In this thesis, detailed solutions are presented to several problems dealing with geometric shape and orientation of an object in the field of robotics and automation. We first have considered a general model for shape variations that allows variation along the entire boundary of an object, both in two and three-dimensional space. Based on this model of shape variation, we have studied the problem of orienting planar parts. We have focused on orienting a planar imperfect part with pushing by placing a single friction-less line like jaw in different orientations. We then have shown how the family of possible parts defined by this model can be simultaneously oriented into the smallest possible interval of final orientations after applying a bounded predetermined number of pushes. We have considered the same model and investigated the locus of the center of mass for parts with shape variation. We have considered parts with uniform mass distribution and bounded the location of the center of mass for both two and three-dimensional cases. Pose statistics is a fundamental topic related to part orienting. We have considered a family of 3D objects whose initial pose is uniformly random. We assumed that the object falls onto a flat surface in presence of gravity under quasi-static conditions.

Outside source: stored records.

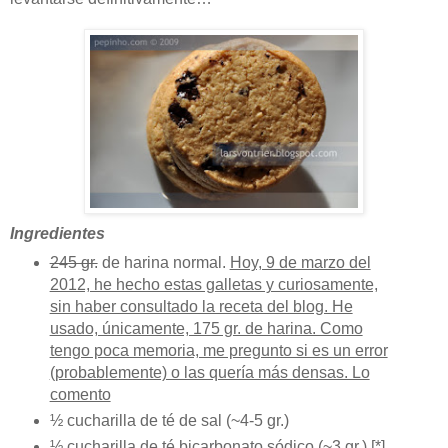
Ingredientes
245 gr.
de harina normal.
Hoy, 9 de marzo del
2012, he hecho estas galletas y curiosamente,
sin haber consultado la receta del blog. He
usado, únicamente, 175 gr. de harina. Como
tengo poca memoria, me pregunto si es un error
(probablemente) o las quería más densas. Lo
comento
½ cucharilla de té de sal (~4-5 gr.)
½ cucharilla de té bicarbonato sódico (~3 gr.) [*]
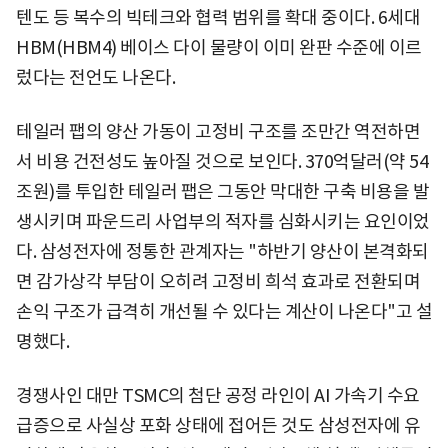
텐도 등 복수의 빅테크와 협력 범위를 확대 중이다. 6세대
HBM(HBM4) 베이스 다이 물량이 이미 완판 수준에 이르
렀다는 전언도 나온다.
테일러 팹의 양산 가동이 고정비 구조를 조만간 역전하면
서 비용 건전성도 높아질 것으로 보인다. 370억달러(약 54
조원)를 투입한 테일러 팹은 그동안 막대한 구축 비용을 발
생시키며 파운드리 사업부의 적자를 심화시키는 요인이었
다. 삼성전자에 정통한 관계자는 "하반기 양산이 본격화되
면 감가상각 부담이 오히려 고정비 희석 효과로 전환되며
손익 구조가 급격히 개선될 수 있다는 계산이 나온다"고 설
명했다.
경쟁사인 대만 TSMC의 첨단 공정 라인이 AI 가속기 수요
급증으로 사실상 포화 상태에 접어든 것도 삼성전자에 유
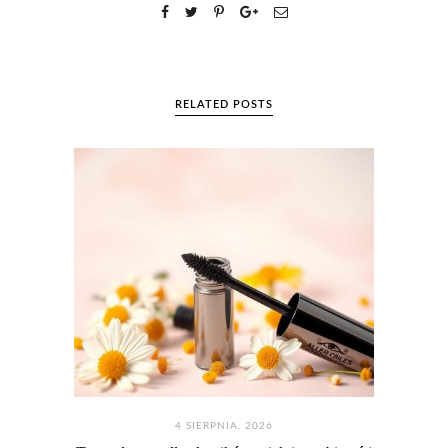
RELATED POSTS
4 SIERPNIA. 2026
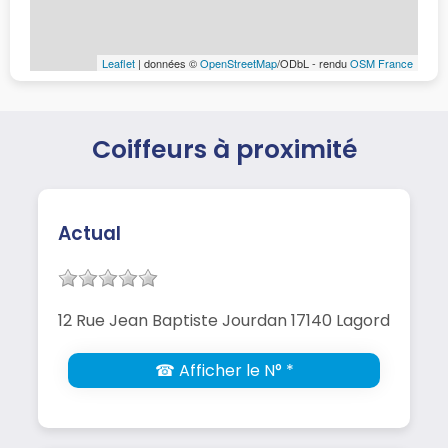
Leaflet
| données ©
OpenStreetMap
/ODbL - rendu
OSM France
Coiffeurs à proximité
Actual
12 Rue Jean Baptiste Jourdan 17140 Lagord
☎ Afficher le N° *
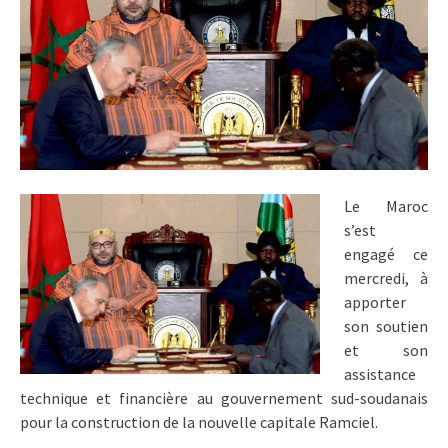
Le Maroc
s’est
engagé ce
mercredi, à
apporter
son soutien
et son
assistance
technique et financière au gouvernement sud-soudanais
pour la construction de la nouvelle capitale Ramciel.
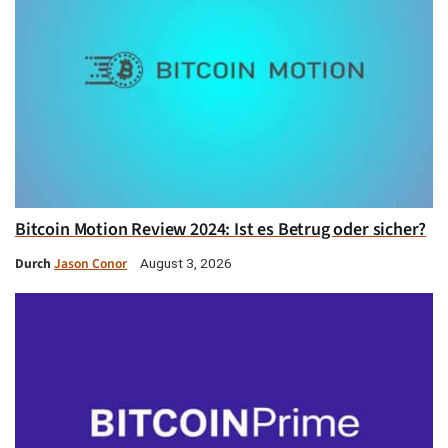
Bitcoin Motion Review 2024: Ist es Betrug oder sicher?
Durch
Jason Conor
August 3, 2026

We defined a type of geometric eccentricity and showed that 3D eccentric objects with high probability rest at a pose, which is close to a specific plane or specific line. In this work, we also investigated a novel type of geometric probing. The goal is to interactively determine geometric shape and orientation of an unknown objects by using special measurements. We have defined a type of proximity probing which returns the distance to the boundary of the object in question. This work has concentrated on the case where the object is a convex polygon P in the plane. The goal is to find an upper bound on the number of measurements required to exactly determine P. We have proposed an algorithm that the number of requiring probes is linear in the number of vertices. Furthermore, our method is computationally very efficient, requiring only constant computation time per probe, for a total linear time complexity. We also considered the same task of using these proximity probes to identify P, but from a finite set of convex polygons. We presented an algorithm achieving this and bound the number of probes.